1) Roger Federer – 16 Grand Slams: At the top of the Grand Slam winners list is the very best of the best, Roger Federer. During his illustrious career he has amassed an astonishing 16 Grand Slam titles having completed the Career Slam with 4 Australian Open titles, 1 at the French Open where he finally won the Slam that had eluded him during most of his career in 2009, 6 Wimbledon titles and 5 at the US Open. Roger Federer may be in his thirties but he should never be discounted from further breaking his own record, especially as the season has now swung onto the green grass of Wimbledon. The Swiss maestro may still be able to add yet another Grand Slam to his extensive list of titles.
2) Pete Sampras – 14 Grand Slams: Roger Federer’s idol and hero was Pete Sampras and his career was one which the former world No.1 always admired – especially his many Grand Slam victories. Pistol Pete and his sublime serve were rewarded at many major events. The American won two Australian Open titles, 7 Wimbledon titles, and 5 US open titles.

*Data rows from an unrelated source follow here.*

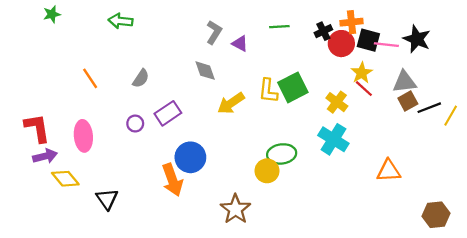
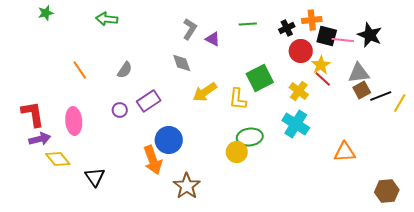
red circle: (341, 44) -> (301, 51), moved
yellow L-shape: (268, 91) -> (238, 99), moved
brown star: (235, 209) -> (187, 186), moved

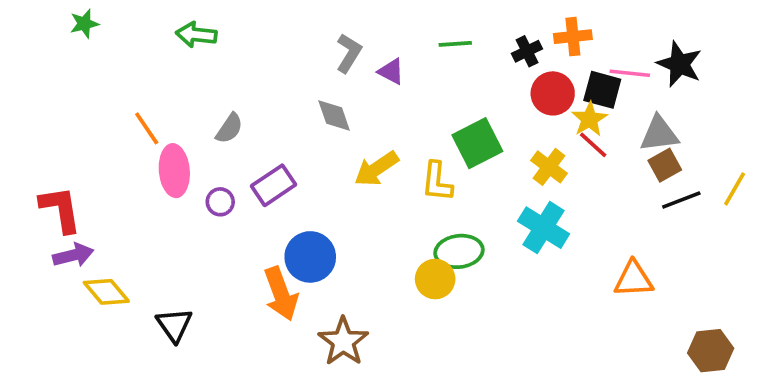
black square: (327, 36) -> (602, 90), moved
black line: (381, 96) -> (681, 200), moved
pink ellipse: (74, 121) -> (174, 171), moved

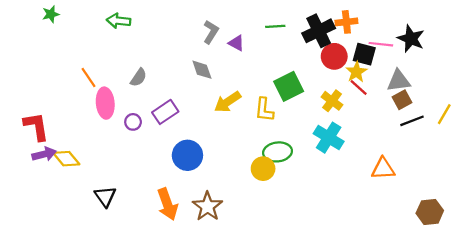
black cross: (527, 51) -> (319, 31), size x1.8
yellow diamond: (106, 292) -> (66, 159), moved
orange arrow: (281, 294) -> (167, 204), moved

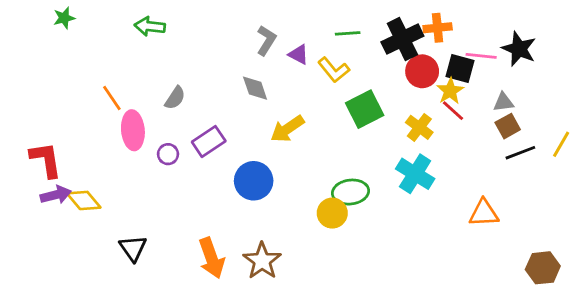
gray triangle: (399, 81) -> (504, 102), size x0.7
yellow L-shape: (264, 110) -> (334, 70), moved, turned -45
blue circle: (187, 155) -> (254, 181), moved

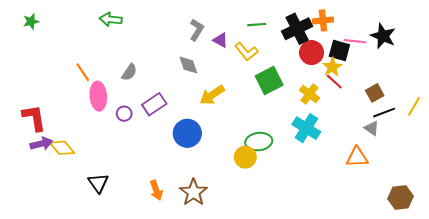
green star: (64, 18) -> (31, 22), moved
gray triangle: (504, 102) -> (372, 128), moved, turned 42
orange arrow: (212, 258) -> (156, 190), size x0.7

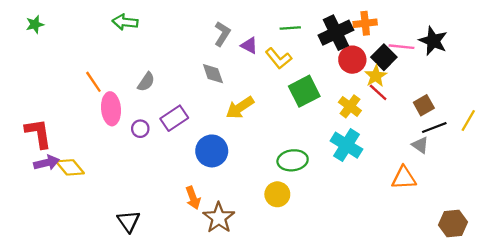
black square: (339, 50) -> (384, 57), turned 30
yellow circle: (245, 157) -> (277, 194), moved
black triangle: (98, 183) -> (129, 221), moved
orange arrow: (156, 190) -> (193, 198), moved

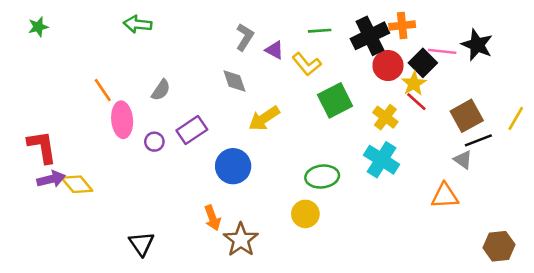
brown square: (424, 105) -> (467, 116), size x1.4
yellow line: (468, 120) -> (516, 118), moved

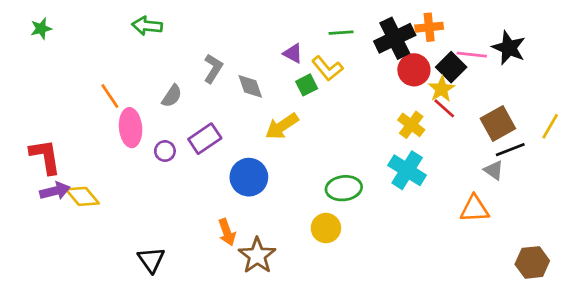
gray L-shape: (245, 37) -> (213, 68), moved
green square: (335, 100) -> (307, 85), moved, size x0.6

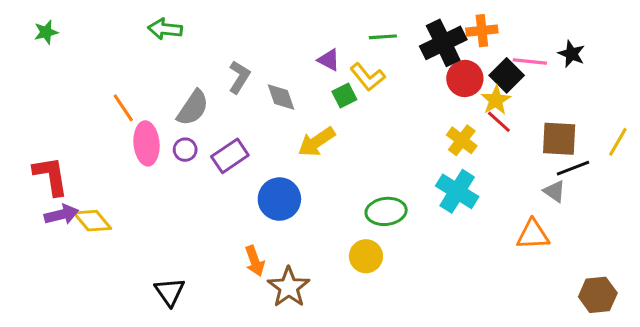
black star: (509, 48) -> (572, 54), size x0.7
gray semicircle: (172, 96) -> (193, 108), size x1.4
brown square: (498, 123) -> (559, 139), turned 32
purple circle: (165, 151) -> (185, 150), moved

Clay was something which Sampras and his big game struggled to adjust to and unfortunately he did not achieve the Career Slam as he was unable to lift the trophy at Roland Garros in Paris.
3) Roy Emerson – 12 Grand Slams: The Australian, Emerson, was another fantastic player with a great career who also achieved the Career Slam. Emerson delighted his home country by winning the Australian Open 6 times, the French Open 2 times, Wimbledon twice and the US Open on two occasions. He held the record for the most Grand Slams for 33 years until Sampras surpassed him in 2000 at Wimbledon, where Emerson was present to congratulate the American on his achievement.

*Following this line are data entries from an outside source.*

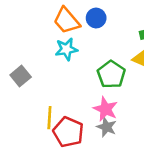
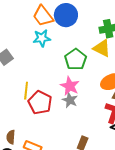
blue circle: (96, 18) -> (66, 15), size x1.5

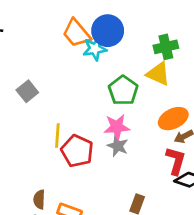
cyan star: (42, 38) -> (95, 49), moved
pink star: (70, 86) -> (117, 127), turned -30

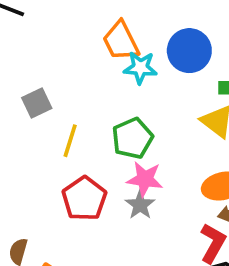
blue circle: (108, 31) -> (189, 51), moved
green pentagon: (123, 90) -> (132, 138), moved
yellow line: (57, 136) -> (70, 141), moved

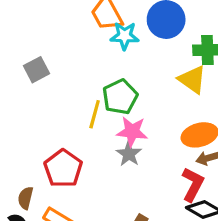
yellow line: (70, 141) -> (95, 114), moved
red pentagon: (84, 199) -> (63, 168), moved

4) Rod Laver – 11 Grand Slams – Despite having won 11 Grand Slams during his career, Laver was never the world No.1 and his highest ranking was No.3. Laver was another Australian who proudly flew the flag for his country and achieved the Career Slam. The left-handed 5’8” player proved that being shorter than the average player did not make him ,lack in power and strength as he heavily dominated tennis during the 1960s. Laver delighted his home crowd when he won the Australian Open 3 times in 1960, 1962, 1969. Proving that it was not just the home support that got him through the majors, Laver won the French Open twice, Wimbledon 4 times and the US Open on two occasions.
5) Björn Borg – 11 Grand Slams: Last year Björn Borg looked on as Rafael Nadal equalized the Swedes record of 6 Grand Slam wins at Roland Garros in 2011, a record which many did not think would be reached in an era so heavily dominated by Roger Federer – but it was Nadal who broke through to match Borg’s record. Borg retired at 26 years old during the peak of his career and who knows how many more Grand Slams he may have won at Roland Garros or indeed at the other Slams? As much of a dominance as he had on clay, Borg also demonstrated his supremacy at SW19, on the green grass of Wimbledon. Borg lifted the trophy at the All England Club 5 times, but was never victorious at the Australian Open and US Open.
6) Rafael Nadal – 11 Grand Slams: On Monday Rafael Nadal equaled his number of Grand Slams with Borg, Laver and Emerson after making history by lifting the trophy in Paris for the 7th time at Roland Garros – a feat which no man has ever achieved before. Nadal has worked hard during his career to prove that he is an all round player, one that can to adapt to every surface after also completing the Career Slam. He has won the Australian Open and the US Open once and Wimbledon twice. The Spaniard is still only 26 years old after celebrating his birthday in Paris and providing he stays healthy, he has many more years still left ahead of him. Who knows how many more Grand Slams the man from Manacor might win, not just at Roland Garros but on the hard courts of the Australian open and US Open, but also at Wimbledon? Is he going to be the man to top Roger Federer’s record or will he be able to match the records of Emerson and Sampras above him?